I lived in that Lakewood house for another twelve years before the increasing heat, population growth and too many bad memories caused me to let go and move northwest, where I am surrounded by massive firs.
Here I have a gazebo and a deck, both of which look out over forest and the animals who wander by. For four years, I’ve told myself “I’ll get out there,” as I bought a fountain, nice chairs and decorations.
In four years I might have spent five hours in that gazebo. I bought this place because of the peace, the quiet, the gazebo.
When the hell am I going to enjoy it?
How about today? How about now?
Even if all I do is move my laptop and my work space out there, isn’t that enough reason to be out in Nature in my own place, rather than argue that I’ll get there someday, while someday speeds by?
You and I are surrounded by beauty. Depending on where you live it will be different, but beauty is always there if we look for it. Every time my pupper pulls at me to slow down, I have the opportunity to either pull back to hurry her along, or to slow down and be in her moment. Our moment.
For someday, likely in about ten years since she’s mostly Great Dane, she too will be gone. There will be a huge hole in my heart when she goes, just like the hole the walnut left in my yard.
I need to take her out to the gazebo with me so that she can monitor the yard for squirrel monsters, aroooooo at the neighbors with her untrammeled joy, and I can enjoy just sitting under the trees.
I need to slow down. Inspect the blades of grass. Let the day inch by and be witness to a life. Mine and hers. And yours.
Let’s play.
Thanks for thinking out loud with me today. Is it time to slow down just once? What are we in such a hurry to do? Life happens anyway. I hope you live yours fully. If you liked this, please consider supporting my work.
And if you know someone who needs to slow down and attend to the beauty around them, please also consider
Thank you.
Thank you for this lovely mediation. I read it from my hammock under my lovely white oak.

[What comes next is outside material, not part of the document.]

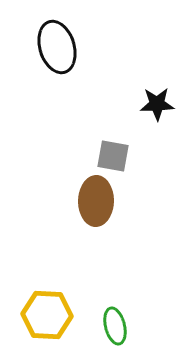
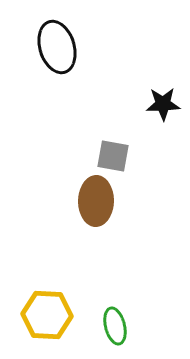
black star: moved 6 px right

Beautiful gazebo. Mika had grown a bit since you adopted her. I slow down once a week when I’m at one of the Park Service’s locations here in Philly (the volunteer’work’ gets me out of the house for four hours / it keeps me centered and sane). Today I’m at the Thaddeus Kosciuszko National Memorial Site; my usual site, The Edgar Allan Poe National Historic Site is closed for various upgrades & repairs for at least another month.